*Problem details*
Your output is the line containing "Telefem es ser un espacio de apoyo real" plus all lines after it to the end of the records, reproduced exactly, with nothing else.

*Records to use*
━━━━

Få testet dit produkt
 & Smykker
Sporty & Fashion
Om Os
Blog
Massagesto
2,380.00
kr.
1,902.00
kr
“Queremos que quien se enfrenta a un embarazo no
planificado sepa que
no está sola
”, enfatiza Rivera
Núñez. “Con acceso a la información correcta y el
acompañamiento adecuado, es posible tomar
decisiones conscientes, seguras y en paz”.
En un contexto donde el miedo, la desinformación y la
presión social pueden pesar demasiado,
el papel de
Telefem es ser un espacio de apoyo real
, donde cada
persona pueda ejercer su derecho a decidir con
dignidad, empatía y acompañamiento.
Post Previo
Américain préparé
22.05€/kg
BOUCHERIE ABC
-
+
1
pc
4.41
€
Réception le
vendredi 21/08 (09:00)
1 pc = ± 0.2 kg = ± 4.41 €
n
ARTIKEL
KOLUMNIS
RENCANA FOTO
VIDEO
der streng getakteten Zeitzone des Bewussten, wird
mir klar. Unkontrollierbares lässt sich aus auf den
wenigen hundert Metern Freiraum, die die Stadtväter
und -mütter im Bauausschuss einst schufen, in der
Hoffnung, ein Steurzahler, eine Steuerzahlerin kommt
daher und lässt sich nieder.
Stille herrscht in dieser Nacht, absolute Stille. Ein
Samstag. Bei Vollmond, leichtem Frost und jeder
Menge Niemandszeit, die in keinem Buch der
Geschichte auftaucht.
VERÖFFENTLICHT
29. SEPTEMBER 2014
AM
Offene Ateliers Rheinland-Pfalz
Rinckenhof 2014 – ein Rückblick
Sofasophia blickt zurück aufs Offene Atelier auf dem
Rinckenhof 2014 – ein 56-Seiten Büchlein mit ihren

━━━━

*Task result*
Telefem es ser un espacio de apoyo real
, donde cada
persona pueda ejercer su derecho a decidir con
dignidad, empatía y acompañamiento.
Post Previo
Américain préparé
22.05€/kg
BOUCHERIE ABC
-
+
1
pc
4.41
€
Réception le
vendredi 21/08 (09:00)
1 pc = ± 0.2 kg = ± 4.41 €
n
ARTIKEL
KOLUMNIS
RENCANA FOTO
VIDEO
der streng getakteten Zeitzone des Bewussten, wird
mir klar. Unkontrollierbares lässt sich aus auf den
wenigen hundert Metern Freiraum, die die Stadtväter
und -mütter im Bauausschuss einst schufen, in der
Hoffnung, ein Steurzahler, eine Steuerzahlerin kommt
daher und lässt sich nieder.
Stille herrscht in dieser Nacht, absolute Stille. Ein
Samstag. Bei Vollmond, leichtem Frost und jeder
Menge Niemandszeit, die in keinem Buch der
Geschichte auftaucht.
VERÖFFENTLICHT
29. SEPTEMBER 2014
AM
Offene Ateliers Rheinland-Pfalz
Rinckenhof 2014 – ein Rückblick
Sofasophia blickt zurück aufs Offene Atelier auf dem
Rinckenhof 2014 – ein 56-Seiten Büchlein mit ihren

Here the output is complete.